Sur l'intervention volontaire de la SMABTP :
5. Dans les litiges de plein contentieux, sont seules recevables à former une intervention les personnes qui peuvent se prévaloir d'un droit auquel la décision à rendre est susceptible de préjudicier. L'assureur d'un constructeur dont la responsabilité décennale est recherchée ne peut être regardé comme pouvant, dans le cadre d'un litige relatif à l'engagement de cette responsabilité, se prévaloir d'un droit de cette nature. Par suite, en l'absence d'une quelconque subrogation, l'intervention de la SMABTP est irrecevable.
Sur la fin de non-recevoir opposée par la société Rabier Fluides Concept :
6. Contrairement à ce que soutient la société Rabier Fluides Concept, la question du caractère décennal des désordres ne constitue pas une règle de recevabilité mais de bienfondé. Il s'ensuit que la fin de non-recevoir tirée de ce que la requête est irrecevable en l'absence d'établissement de l'impropriété à destination de l'immeuble ne peut qu'être écartée.
Sur le bienfondé :
7. Il résulte des principes qui régissent la responsabilité décennale des constructeurs que des désordres apparus dans le délai d'épreuve de dix ans, de nature à compromettre la solidité de l'ouvrage ou à le rendre impropre à sa destination dans un délai prévisible, engagent leur responsabilité, même s'ils ne se sont pas révélés dans toute leur étendue avant l'expiration du délai de dix ans. Les constructeurs ne peuvent s'exonérer de leur responsabilité qu'en prouvant que les désordres proviennent d'une cause étrangère à leur intervention.
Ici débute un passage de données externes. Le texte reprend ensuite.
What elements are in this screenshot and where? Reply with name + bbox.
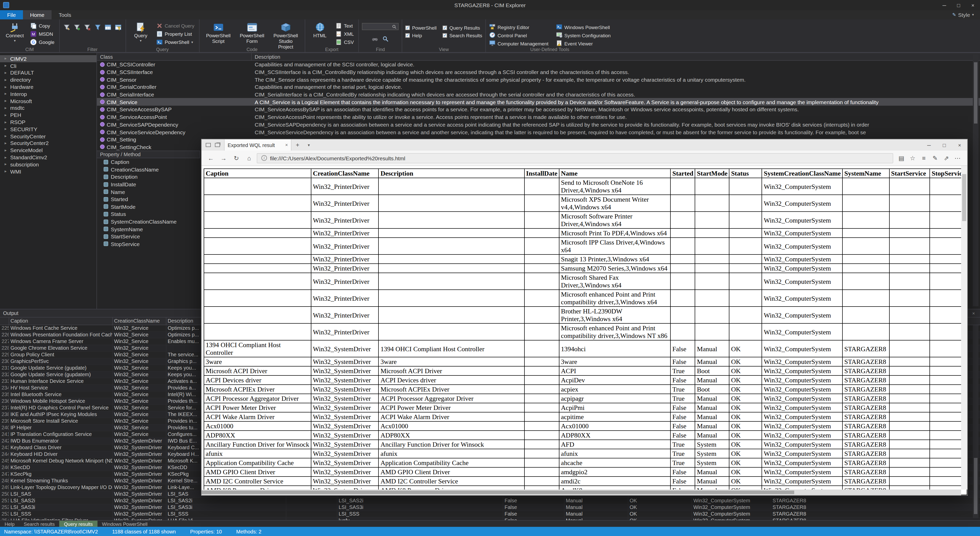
output-row[interactable]: 254LUA File Virtualization Filter Driver… bbox=[0, 517, 980, 520]
reading-view-icon[interactable]: ▤ bbox=[896, 153, 907, 163]
tree-item-directory[interactable]: ▸directory bbox=[0, 76, 97, 83]
class-row[interactable]: CIM_ServiceSAPDependencyCIM_ServiceSAPDe… bbox=[97, 121, 980, 128]
add-filter-button[interactable] bbox=[73, 23, 81, 31]
grid-view-button[interactable] bbox=[103, 23, 112, 31]
class-row[interactable]: CIM_SerialControllerCapabilities and man… bbox=[97, 83, 980, 91]
property-row[interactable]: Caption bbox=[97, 158, 200, 165]
class-row[interactable]: CIM_SensorThe CIM_Sensor class represent… bbox=[97, 76, 980, 83]
web-note-icon[interactable]: ✎ bbox=[929, 153, 941, 163]
output-column-header[interactable]: CreationClassName bbox=[112, 318, 166, 324]
tool-control-panel[interactable]: Control Panel bbox=[489, 32, 549, 39]
export-xml-button[interactable]: <> XML bbox=[334, 30, 355, 38]
close-button[interactable]: × bbox=[966, 0, 980, 10]
tree-item-msdtc[interactable]: ▸msdtc bbox=[0, 104, 97, 111]
scrollbar-thumb[interactable] bbox=[202, 491, 794, 494]
property-row[interactable]: SystemName bbox=[97, 225, 200, 233]
tree-item-default[interactable]: ▸DEFAULT bbox=[0, 69, 97, 76]
powershell-studio-project-button[interactable]: PowerShell Studio Project bbox=[270, 21, 301, 51]
property-row[interactable]: StartService bbox=[97, 233, 200, 240]
copy-button[interactable]: Copy bbox=[29, 22, 56, 30]
property-row[interactable]: SystemCreationClassName bbox=[97, 218, 200, 225]
bottom-tab-search-results[interactable]: Search results bbox=[19, 521, 59, 527]
browser-close-button[interactable]: × bbox=[952, 139, 967, 151]
property-row[interactable]: Status bbox=[97, 210, 200, 218]
property-row[interactable]: InstallDate bbox=[97, 181, 200, 188]
grid-filter-button[interactable] bbox=[114, 23, 122, 31]
view-option-query-results[interactable]: ✓Query Results bbox=[443, 25, 482, 31]
browser-vertical-scrollbar[interactable] bbox=[961, 166, 967, 490]
tab-home[interactable]: Home bbox=[23, 10, 52, 19]
share-icon[interactable]: ⇗ bbox=[941, 153, 952, 163]
query-button[interactable]: Query ▾ bbox=[129, 21, 152, 44]
tool-registry-editor[interactable]: Registry Editor bbox=[489, 24, 549, 31]
output-row[interactable]: 253LSI_SSSWin32_SystemDriverLSI_SSSLSI_S… bbox=[0, 511, 980, 517]
tab-tools[interactable]: Tools bbox=[52, 10, 78, 19]
browser-maximize-button[interactable]: □ bbox=[937, 139, 952, 151]
class-row[interactable]: CIM_ServiceAccessBySAPCIM_ServiceAccessB… bbox=[97, 106, 980, 113]
tab-close-icon[interactable]: × bbox=[285, 142, 288, 148]
column-header-class[interactable]: Class bbox=[97, 53, 251, 60]
forward-icon[interactable]: → bbox=[218, 153, 229, 163]
tab-file[interactable]: File bbox=[0, 10, 23, 19]
hub-icon[interactable]: ≡ bbox=[918, 153, 929, 163]
powershell-script-button[interactable]: PowerShell Script bbox=[202, 21, 234, 45]
home-icon[interactable]: ⌂ bbox=[244, 153, 254, 163]
output-scrollbar[interactable] bbox=[973, 325, 978, 518]
tree-item-peh[interactable]: ▸PEH bbox=[0, 111, 97, 119]
minimize-button[interactable]: ─ bbox=[937, 0, 951, 10]
output-row[interactable]: 252LSI_SAS3iWin32_SystemDriverLSI_SAS3iL… bbox=[0, 504, 980, 511]
property-row[interactable]: Name bbox=[97, 188, 200, 196]
maximize-button[interactable]: □ bbox=[951, 0, 966, 10]
style-button[interactable]: ✎ Style ▾ bbox=[952, 10, 980, 19]
class-row[interactable]: CIM_ServiceAccessPointCIM_ServiceAccessP… bbox=[97, 113, 980, 121]
set-tabs-aside-icon[interactable] bbox=[215, 143, 220, 147]
refresh-icon[interactable]: ↻ bbox=[231, 153, 242, 163]
property-row[interactable]: Description bbox=[97, 173, 200, 180]
browser-tab[interactable]: Exported WQL result × bbox=[224, 139, 291, 151]
favorites-star-icon[interactable]: ☆ bbox=[907, 153, 918, 163]
browser-horizontal-scrollbar[interactable] bbox=[202, 490, 961, 495]
tree-item-security[interactable]: ▸SECURITY bbox=[0, 126, 97, 133]
tree-item-servicemodel[interactable]: ▸ServiceModel bbox=[0, 147, 97, 154]
edit-filter-button[interactable] bbox=[62, 23, 71, 31]
clear-filter-button[interactable] bbox=[83, 23, 92, 31]
tool-system-configuration[interactable]: System Configuration bbox=[555, 32, 611, 39]
tree-item-subscription[interactable]: ▸subscription bbox=[0, 161, 97, 168]
export-text-button[interactable]: Text bbox=[334, 22, 355, 30]
class-row[interactable]: CIM_ServiceServiceDependencyCIM_ServiceS… bbox=[97, 128, 980, 135]
tool-windows-powershell[interactable]: Windows PowerShell bbox=[555, 24, 611, 31]
class-row[interactable]: CIM_SerialInterfaceCIM_SerialInterface i… bbox=[97, 91, 980, 98]
bottom-tab-help[interactable]: Help bbox=[0, 521, 19, 527]
property-row[interactable]: StopService bbox=[97, 240, 200, 248]
tree-item-hardware[interactable]: ▸Hardware bbox=[0, 83, 97, 91]
msdn-button[interactable]: M MSDN bbox=[29, 30, 56, 38]
find-input[interactable] bbox=[364, 24, 392, 29]
google-button[interactable]: G Google bbox=[29, 38, 56, 46]
tool-event-viewer[interactable]: Event Viewer bbox=[555, 40, 611, 47]
property-row[interactable]: StartMode bbox=[97, 203, 200, 210]
tool-computer-management[interactable]: Computer Management bbox=[489, 40, 549, 47]
back-icon[interactable]: ← bbox=[206, 153, 216, 163]
tree-item-wmi[interactable]: ▸WMI bbox=[0, 168, 97, 175]
view-option-help[interactable]: ✓Help bbox=[406, 33, 437, 38]
find-next-button[interactable] bbox=[382, 35, 390, 43]
bottom-tab-query-results[interactable]: Query results bbox=[59, 521, 97, 527]
find-box[interactable] bbox=[362, 23, 399, 30]
column-header-description[interactable]: Description bbox=[251, 53, 980, 60]
scrollbar-thumb[interactable] bbox=[962, 174, 966, 221]
class-row[interactable]: CIM_SCSIInterfaceCIM_SCSIInterface is a … bbox=[97, 68, 980, 76]
tree-item-securitycenter[interactable]: ▸SecurityCenter bbox=[0, 133, 97, 140]
tree-item-interop[interactable]: ▸Interop bbox=[0, 91, 97, 97]
powershell-form-button[interactable]: PowerShell Form bbox=[236, 21, 268, 45]
export-html-button[interactable]: HTML bbox=[308, 21, 331, 40]
class-list-scrollbar[interactable] bbox=[973, 54, 978, 306]
scrollbar-thumb[interactable] bbox=[974, 62, 977, 124]
cancel-query-button[interactable]: Cancel Query bbox=[154, 22, 196, 30]
tree-item-cli[interactable]: ▸Cli bbox=[0, 62, 97, 69]
tree-item-microsoft[interactable]: ▸Microsoft bbox=[0, 97, 97, 105]
tab-menu-icon[interactable]: ▾ bbox=[304, 139, 314, 151]
new-tab-button[interactable]: + bbox=[291, 139, 304, 151]
tab-preview-icon[interactable] bbox=[206, 143, 211, 147]
find-in-classes-button[interactable] bbox=[371, 35, 380, 43]
apply-filter-button[interactable] bbox=[93, 23, 102, 31]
En ce qui concerne le désordre n° 2 :
S'agissant du caractère décennal du désordre :
8. Il résulte de l'instruction et notamment du rapport de l'expert désigné par le juge des référés que le désordre n° 2 est constitué d'une forte sensation de froid à l'endroit des tables du restaurant situées à proximité des parois vitrées donnant sur le cloitre. Ce désordre est également constitué d'un important risque de sécurité, dès lors que, lors de l'ouverture ou de la fermeture de l'ouvrant des parois vitrées, il existe un risque de pincement violent pouvant aboutir au sectionnement d'un membre. Contrairement à ce que font valoir les défendeurs, ce désordre, même s'il ne concerne pas l'intégralité du domaine de l'abbaye de Fontevraud, a pour conséquence de rendre une partie du restaurant impropre à sa destination.
S'agissant de l'imputabilité du désordre :
9. Il résulte de l'instruction que deux causes sont à l'origine de ce désordre': une absence d'étanchéité à l'air des portes vitrées donnant sur le cloitre et une erreur dans le système aéraulique de la cuisine de la salle de restaurant.
10. En premier lieu, s'agissant de l'absence d'étanchéité à l'air des portes vitrées, il résulte de l'instruction que M.'D et la société Saboureau Ingénierie étaient chargés de leur conception et que les ouvrages prototypes ont été réalisés par la société AF2M. En outre, contrairement à ce qu'elle soutient, la société SOCOTEC était titulaire de la mission " S " - sécurité des personnes dans les constructions, de sorte que la prévention des risques d'accidents corporels que présentait ces portes vitrées n'était pas étrangère à sa mission, quand bien même il n'existait pas de réglementation technique applicable. Ce désordre est donc imputable à ces quatre intervenants. La région Pays de la Loire est fondée à demander la condamnation in solidum de M. D et des sociétés Saboureau Ingénierie, AF2M, et SOCOTEC.
11. En second lieu, la société Rabier Fluides Concept était chargée de la conception du système aéraulique, qui a été exécuté par la société Hervé thermique. Le désordre relatif à la défaillance du système aéraulique leur est donc imputable. Il en résulte que la région Pays de la Loire est fondée à demander la condamnation de ces deux sociétés in solidum au titre de ce désordre.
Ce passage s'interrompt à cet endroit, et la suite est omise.